Stored data entries
----------

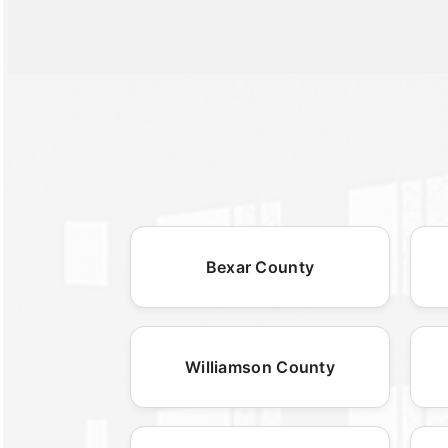
Bexar County
Williamson County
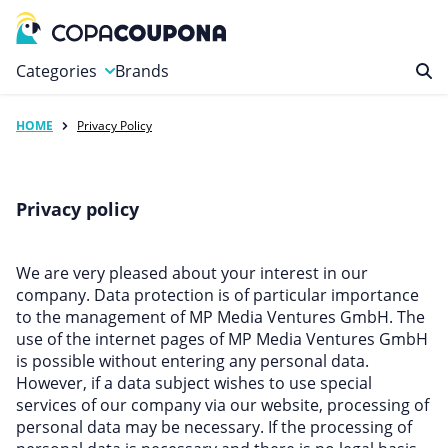
Categories
Brands
HOME
Privacy Policy
Automotive
Baby and Kids
Clothing & Accessories
Privacy policy
Computers & Electronics
Education & Careers
We are very pleased about your interest in our
Finance & Insurance
company. Data protection is of particular importance
to the management of MP Media Ventures GmbH. The
Food & Drink
use of the internet pages of MP Media Ventures GmbH
Health & Beauty
is possible without entering any personal data.
However, if a data subject wishes to use special
Home, Garden & Pets
services of our company via our website, processing of
Leisure
personal data may be necessary. If the processing of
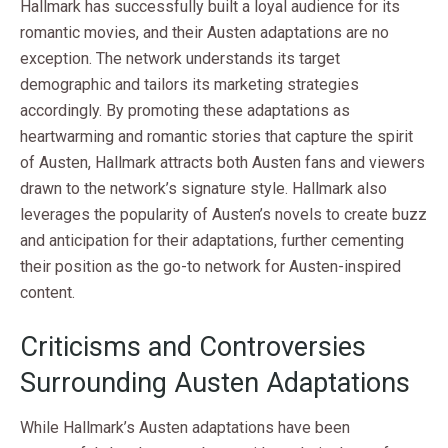
Hallmark has successfully built a loyal audience for its
romantic movies, and their Austen adaptations are no
exception. The network understands its target
demographic and tailors its marketing strategies
accordingly. By promoting these adaptations as
heartwarming and romantic stories that capture the spirit
of Austen, Hallmark attracts both Austen fans and viewers
drawn to the network’s signature style. Hallmark also
leverages the popularity of Austen’s novels to create buzz
and anticipation for their adaptations, further cementing
their position as the go-to network for Austen-inspired
content.
Criticisms and Controversies
Surrounding Austen Adaptations
While Hallmark’s Austen adaptations have been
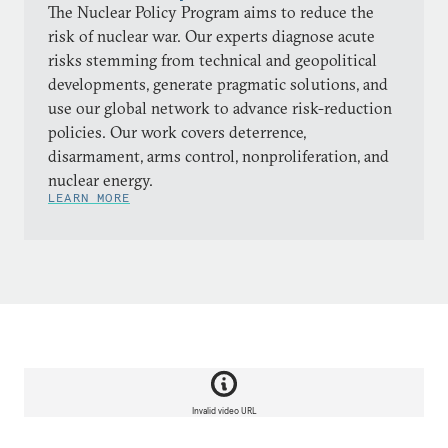
The Nuclear Policy Program aims to reduce the
risk of nuclear war. Our experts diagnose acute
risks stemming from technical and geopolitical
developments, generate pragmatic solutions, and
use our global network to advance risk-reduction
policies. Our work covers deterrence,
disarmament, arms control, nonproliferation, and
nuclear energy.
LEARN MORE
Invalid video URL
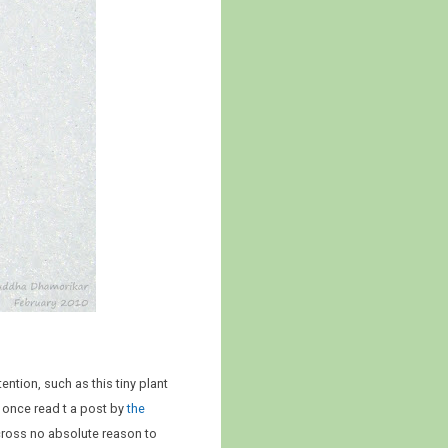
ntion, such as this tiny plant
 I once read t a post by
the
cross no absolute reason to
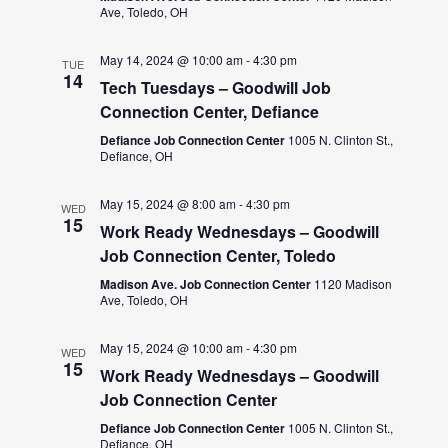
Ave, Toledo, OH
May 14, 2024 @ 10:00 am
-
4:30 pm
TUE
14
Tech Tuesdays – Goodwill Job
Connection Center, Defiance
Defiance Job Connection Center
1005 N. Clinton St.,
Defiance, OH
May 15, 2024 @ 8:00 am
-
4:30 pm
WED
15
Work Ready Wednesdays – Goodwill
Job Connection Center, Toledo
Madison Ave. Job Connection Center
1120 Madison
Ave, Toledo, OH
May 15, 2024 @ 10:00 am
-
4:30 pm
WED
15
Work Ready Wednesdays – Goodwill
Job Connection Center
Defiance Job Connection Center
1005 N. Clinton St.,
Defiance, OH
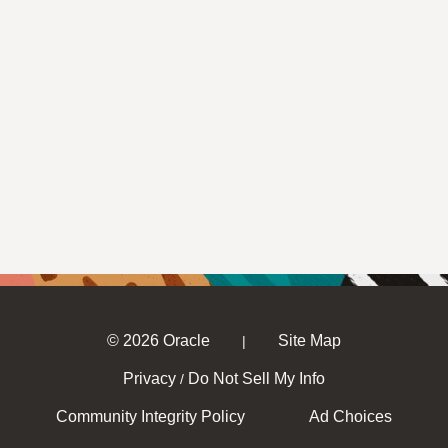
© 2026 Oracle
Site Map
|
Privacy
Do Not Sell My Info
/
Community Integrity Policy
Ad Choices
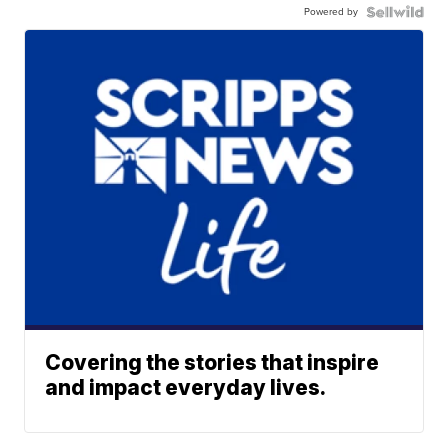
Powered by
Covering the stories that inspire
and impact everyday lives.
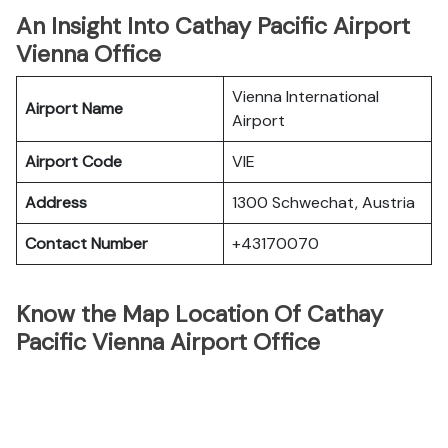
An Insight Into Cathay Pacific Airport
Vienna Office
Vienna International
Airport Name
Airport
Airport Code
VIE
Address
1300 Schwechat, Austria
Contact Number
+43170070
Know the Map Location Of Cathay
Pacific Vienna Airport Office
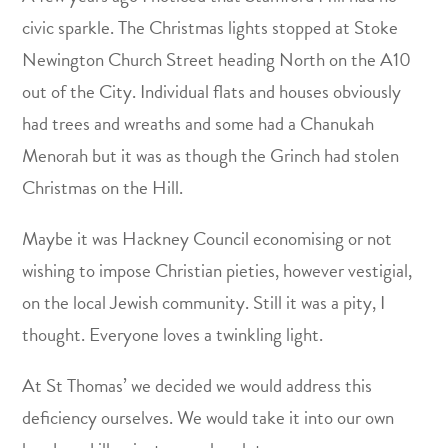
civic sparkle. The Christmas lights stopped at Stoke
Newington Church Street heading North on the A10
out of the City. Individual flats and houses obviously
had trees and wreaths and some had a Chanukah
Menorah but it was as though the Grinch had stolen
Christmas on the Hill.
Maybe it was Hackney Council economising or not
wishing to impose Christian pieties, however vestigial,
on the local Jewish community. Still it was a pity, I
thought. Everyone loves a twinkling light.
At St Thomas’ we decided we would address this
deficiency ourselves. We would take it into our own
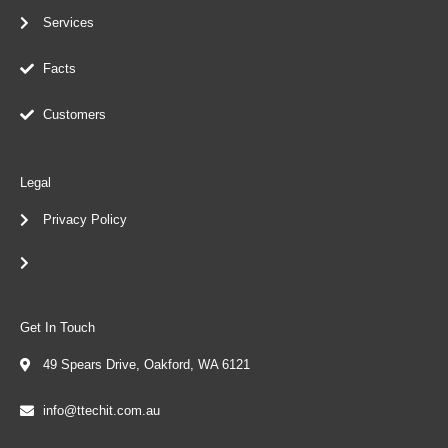
Services
Facts
Customers
Legal
Privacy Policy
Get In Touch
49 Spears Drive, Oakford, WA 6121
info@ttechit.com.au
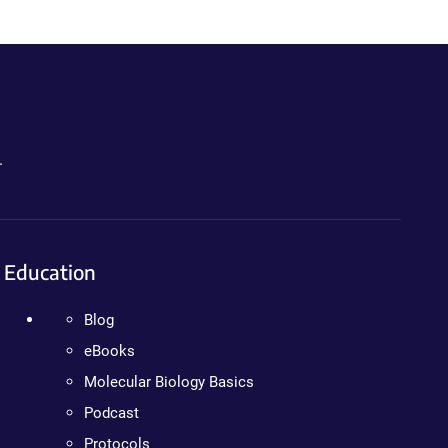
.
Education
Blog
eBooks
Molecular Biology Basics
Podcast
Protocols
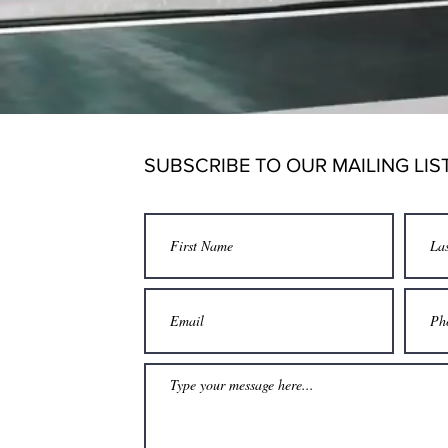
g for all Action Sports
s & Team Training
SUBSCRIBE TO OUR MAILING LIS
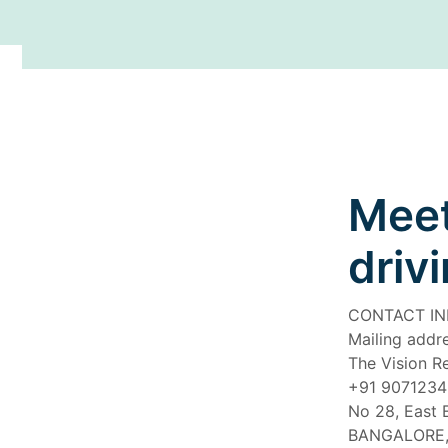
Meet
driv
CONTACT I
Mailing addre
The Vision R
+91 907123
No 28, East 
BANGALORE,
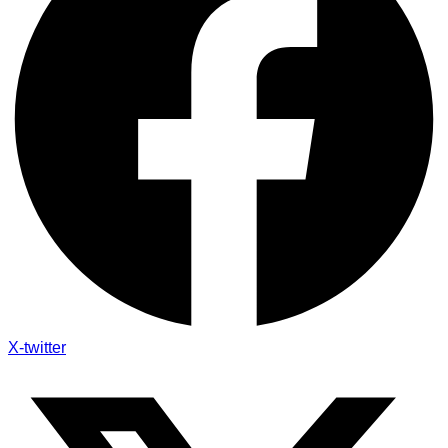
X-twitter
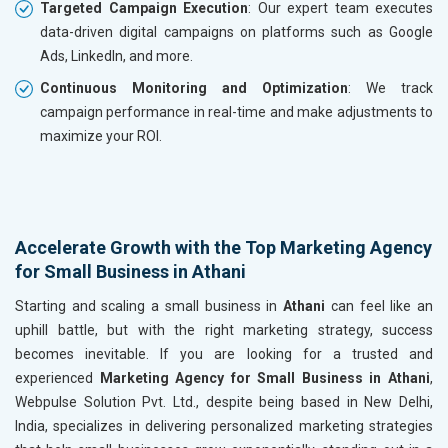
Targeted Campaign Execution
: Our expert team executes
data-driven digital campaigns on platforms such as Google
Ads, LinkedIn, and more.
Continuous Monitoring and Optimization
: We track
campaign performance in real-time and make adjustments to
maximize your ROI.
Accelerate Growth with the Top Marketing Agency
for Small Business in Athani
Starting and scaling a small business in
Athani
can feel like an
uphill battle, but with the right marketing strategy, success
becomes inevitable. If you are looking for a trusted and
experienced
Marketing Agency for Small Business in Athani
,
Webpulse Solution Pvt. Ltd., despite being based in New Delhi,
India, specializes in delivering personalized marketing strategies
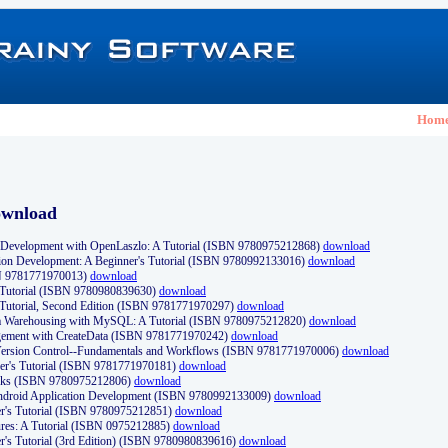
Hom
ownload
Development with OpenLaszlo: A Tutorial (ISBN 9780975212868)
download
ion Development: A Beginner's Tutorial (ISBN 9780992133016)
download
N 9781771970013)
download
s Tutorial (ISBN 9780980839630)
download
 Tutorial, Second Edition (ISBN 9781771970297)
download
a Warehousing with MySQL: A Tutorial (ISBN 9780975212820)
download
ement with CreateData (ISBN 9781771970242)
download
d Version Control--Fundamentals and Workflows (ISBN 9781771970006)
download
r's Tutorial (ISBN 9781771970181)
download
ks (ISBN 9780975212806)
download
 Android Application Development (ISBN 9780992133009)
download
er's Tutorial (ISBN 9780975212851)
download
res: A Tutorial (ISBN 0975212885)
download
er's Tutorial (3rd Edition) (ISBN 9780980839616)
download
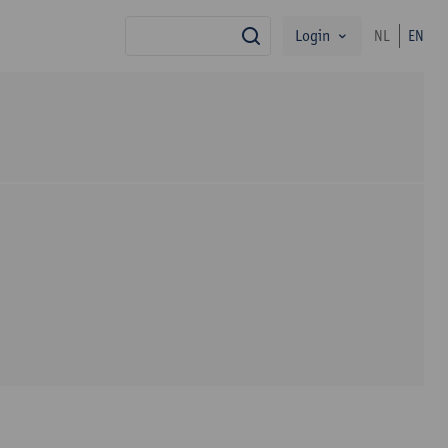
Login
NL
EN
search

----------

WHAT YOU SHOULD DO
Copy each line of the records above without change, but do not include any picture.

TASK RESPONSE
Bexar County
Williamson County
Categories
Brands
HOME
Privacy Policy
Automotive
Baby and Kids
Clothing & Accessories
Privacy policy
Computers & Electronics
Education & Careers
We are very pleased about your interest in our
Finance & Insurance
company. Data protection is of particular importance
to the management of MP Media Ventures GmbH. The
Food & Drink
use of the internet pages of MP Media Ventures GmbH
Health & Beauty
is possible without entering any personal data.
However, if a data subject wishes to use special
Home, Garden & Pets
services of our company via our website, processing of
Leisure
personal data may be necessary. If the processing of
Hallmark has successfully built a loyal audience for its
romantic movies, and their Austen adaptations are no
exception. The network understands its target
demographic and tailors its marketing strategies
accordingly. By promoting these adaptations as
heartwarming and romantic stories that capture the spirit
of Austen, Hallmark attracts both Austen fans and viewers
drawn to the network’s signature style. Hallmark also
leverages the popularity of Austen’s novels to create buzz
and anticipation for their adaptations, further cementing
their position as the go-to network for Austen-inspired
content.
Criticisms and Controversies
Surrounding Austen Adaptations
While Hallmark’s Austen adaptations have been
The Nuclear Policy Program aims to reduce the
risk of nuclear war. Our experts diagnose acute
risks stemming from technical and geopolitical
developments, generate pragmatic solutions, and
use our global network to advance risk-reduction
policies. Our work covers deterrence,
disarmament, arms control, nonproliferation, and
nuclear energy.
LEARN MORE
Invalid video URL
ntion, such as this tiny plant
 I once read t a post by
the
cross no absolute reason to
Ave, Toledo, OH
May 14, 2024 @ 10:00 am
-
4:30 pm
TUE
14
Tech Tuesdays – Goodwill Job
Connection Center, Defiance
Defiance Job Connection Center
1005 N. Clinton St.,
Defiance, OH
May 15, 2024 @ 8:00 am
-
4:30 pm
WED
15
Work Ready Wednesdays – Goodwill
Job Connection Center, Toledo
Madison Ave. Job Connection Center
1120 Madison
Ave, Toledo, OH
May 15, 2024 @ 10:00 am
-
4:30 pm
WED
15
Work Ready Wednesdays – Goodwill
Job Connection Center
Defiance Job Connection Center
1005 N. Clinton St.,
Defiance, OH
© 2026 Oracle
Site Map
|
Privacy
Do Not Sell My Info
/
Community Integrity Policy
Ad Choices
Powered by
Covering the stories that inspire
and impact everyday lives.
An Insight Into Cathay Pacific Airport
Vienna Office
Vienna International
Airport Name
Airport
Airport Code
VIE
Address
1300 Schwechat, Austria
Contact Number
+43170070
Know the Map Location Of Cathay
Pacific Vienna Airport Office
civic sparkle. The Christmas lights stopped at Stoke
Newington Church Street heading North on the A10
out of the City. Individual flats and houses obviously
had trees and wreaths and some had a Chanukah
Menorah but it was as though the Grinch had stolen
Christmas on the Hill.
Maybe it was Hackney Council economising or not
wishing to impose Christian pieties, however vestigial,
on the local Jewish community. Still it was a pity, I
thought. Everyone loves a twinkling light.
At St Thomas’ we decided we would address this
deficiency ourselves. We would take it into our own
Services
Facts
Customers
Legal
Privacy Policy
Get In Touch
49 Spears Drive, Oakford, WA 6121
info@ttechit.com.au
.
Education
Blog
eBooks
Molecular Biology Basics
Podcast
Protocols
g for all Action Sports
s & Team Training
SUBSCRIBE TO OUR MAILING LIS
Meet
driv
CONTACT I
Mailing addre
The Vision R
+91 907123
No 28, East 
BANGALORE,
X-twitter
Targeted Campaign Execution
: Our expert team executes
data-driven digital campaigns on platforms such as Google
Ads, LinkedIn, and more.
Continuous Monitoring and Optimization
: We track
campaign performance in real-time and make adjustments to
maximize your ROI.
Accelerate Growth with the Top Marketing Agency
for Small Business in Athani
Starting and scaling a small business in
Athani
can feel like an
uphill battle, but with the right marketing strategy, success
becomes inevitable. If you are looking for a trusted and
experienced
Marketing Agency for Small Business in Athani
,
Webpulse Solution Pvt. Ltd., despite being based in New Delhi,
India, specializes in delivering personalized marketing strategies
Hom
ownload
Development with OpenLaszlo: A Tutorial (ISBN 9780975212868)
download
ion Development: A Beginner's Tutorial (ISBN 9780992133016)
download
N 9781771970013)
download
s Tutorial (ISBN 9780980839630)
download
 Tutorial, Second Edition (ISBN 9781771970297)
download
a Warehousing with MySQL: A Tutorial (ISBN 9780975212820)
download
ement with CreateData (ISBN 9781771970242)
download
d Version Control--Fundamentals and Workflows (ISBN 9781771970006)
download
r's Tutorial (ISBN 9781771970181)
download
ks (ISBN 9780975212806)
download
 Android Application Development (ISBN 9780992133009)
download
er's Tutorial (ISBN 9780975212851)
download
res: A Tutorial (ISBN 0975212885)
download
er's Tutorial (3rd Edition) (ISBN 9780980839616)
download
Login
NL
EN
search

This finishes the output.